Inhomogeneity Boosts Superconducting Correlations Significantly

This research systematically investigates the impact of electronic inhomogeneity on superconductivity within the extended checkerboard Hubbard model on a two-leg ladder. Employing the density-matrix renormalization group method, scientists demonstrate that introducing inhomogeneity significantly enhances superconducting correlations, reducing the critical attraction required to induce a superconducting ground state. The team’s findings reveal that both single-particle and spin excitations develop an energy gap in the superconducting phase, regardless of whether the system is homogeneous or inhomogeneous.
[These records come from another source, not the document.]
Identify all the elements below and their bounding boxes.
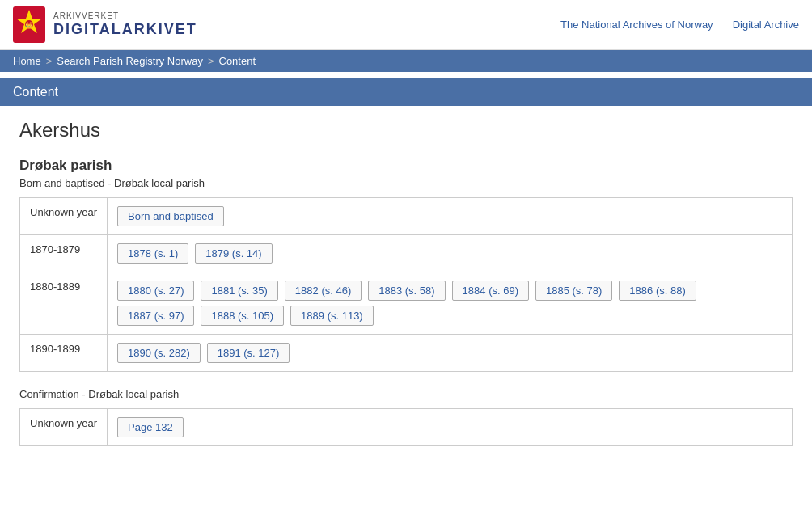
entries-cell: 1880 (s. 27) 1881 (s. 35) 1882 (s. 46) 1…: [108, 272, 793, 335]
entry-button[interactable]: 1884 (s. 69): [452, 281, 529, 301]
entries-cell: 1878 (s. 1) 1879 (s. 14): [108, 235, 793, 272]
confirmation-subtitle: Confirmation - Drøbak local parish: [19, 388, 793, 400]
entries-row: 1890 (s. 282) 1891 (s. 127): [117, 343, 782, 363]
entry-button[interactable]: 1883 (s. 58): [368, 281, 445, 301]
breadcrumb-search[interactable]: Search Parish Registry Norway: [57, 55, 203, 67]
entries-row: Page 132: [117, 417, 782, 437]
table-row: 1890-1899 1890 (s. 282) 1891 (s. 127): [20, 335, 793, 372]
entry-button[interactable]: 1878 (s. 1): [117, 243, 188, 264]
entry-button[interactable]: 1879 (s. 14): [195, 243, 272, 264]
confirmation-section: Confirmation - Drøbak local parish Unkno…: [19, 388, 793, 446]
born-baptised-section: Drøbak parish Born and baptised - Drøbak…: [19, 158, 793, 372]
table-row: Unknown year Born and baptised: [20, 198, 793, 235]
digital-archive-link[interactable]: Digital Archive: [733, 19, 799, 31]
entries-row: Born and baptised: [117, 206, 782, 226]
breadcrumb: Home > Search Parish Registry Norway > C…: [0, 50, 812, 72]
national-archives-link[interactable]: The National Archives of Norway: [560, 19, 713, 31]
header-links: The National Archives of Norway Digital …: [560, 19, 799, 31]
parish-title: Drøbak parish: [19, 158, 793, 174]
year-cell: Unknown year: [20, 409, 108, 446]
entry-button[interactable]: 1880 (s. 27): [117, 281, 194, 301]
entry-button[interactable]: Page 132: [117, 417, 184, 437]
entry-button[interactable]: 1887 (s. 97): [117, 306, 194, 326]
logo-area: 👑 ARKIVVERKET DIGITALARKIVET: [13, 6, 197, 43]
entry-button[interactable]: 1890 (s. 282): [117, 343, 201, 363]
entry-button[interactable]: 1891 (s. 127): [207, 343, 290, 363]
entries-row: 1880 (s. 27) 1881 (s. 35) 1882 (s. 46) 1…: [117, 281, 782, 301]
region-title: Akershus: [19, 119, 793, 141]
entries-cell: Born and baptised: [108, 198, 793, 235]
year-cell: 1890-1899: [20, 335, 108, 372]
content-header-bar: Content: [0, 78, 812, 106]
table-row: 1870-1879 1878 (s. 1) 1879 (s. 14): [20, 235, 793, 272]
logo-icon: 👑: [13, 6, 45, 43]
header: 👑 ARKIVVERKET DIGITALARKIVET The Nationa…: [0, 0, 812, 50]
table-row: 1880-1889 1880 (s. 27) 1881 (s. 35) 1882…: [20, 272, 793, 335]
entry-button[interactable]: Born and baptised: [117, 206, 224, 226]
main-content: Akershus Drøbak parish Born and baptised…: [0, 106, 812, 475]
content-header-label: Content: [13, 85, 58, 99]
born-baptised-subtitle: Born and baptised - Drøbak local parish: [19, 177, 793, 189]
logo-bottom-line: DIGITALARKIVET: [53, 21, 197, 39]
year-cell: 1880-1889: [20, 272, 108, 335]
year-cell: Unknown year: [20, 198, 108, 235]
entry-button[interactable]: 1885 (s. 78): [535, 281, 612, 301]
breadcrumb-sep2: >: [208, 55, 214, 67]
born-baptised-table: Unknown year Born and baptised 1870-1879: [19, 197, 793, 372]
entries-row: 1878 (s. 1) 1879 (s. 14): [117, 243, 782, 264]
entry-button[interactable]: 1888 (s. 105): [201, 306, 284, 326]
breadcrumb-current: Content: [219, 55, 256, 67]
entries-cell: Page 132: [108, 409, 793, 446]
entry-button[interactable]: 1886 (s. 88): [619, 281, 696, 301]
logo-top-line: ARKIVVERKET: [53, 11, 197, 21]
table-row: Unknown year Page 132: [20, 409, 793, 446]
breadcrumb-sep1: >: [46, 55, 53, 67]
entry-button[interactable]: 1882 (s. 46): [285, 281, 362, 301]
year-cell: 1870-1879: [20, 235, 108, 272]
entries-cell: 1890 (s. 282) 1891 (s. 127): [108, 335, 793, 372]
confirmation-table: Unknown year Page 132: [19, 408, 793, 446]
svg-text:👑: 👑: [25, 21, 33, 29]
breadcrumb-home[interactable]: Home: [13, 55, 41, 67]
entries-row: 1887 (s. 97) 1888 (s. 105) 1889 (s. 113): [117, 306, 782, 326]
entry-button[interactable]: 1881 (s. 35): [201, 281, 277, 301]
entry-button[interactable]: 1889 (s. 113): [290, 306, 374, 326]
logo-text: ARKIVVERKET DIGITALARKIVET: [53, 11, 197, 39]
Importantly, researchers observed a difference in pairing symmetry; hole pairing is asymmetric in homogeneous systems but exhibits C4 symmetry in inhomogeneous systems. Their combined analysis confirms that in strongly interacting systems, the combination of electronic inhomogeneity and nearest-neighbour attraction promotes the formation of d-wave superconductivity. This work provides valuable insight into the mechanisms driving superconductivity in inhomogeneous materials and contributes to a deeper understanding of the conditions necessary for its emergence.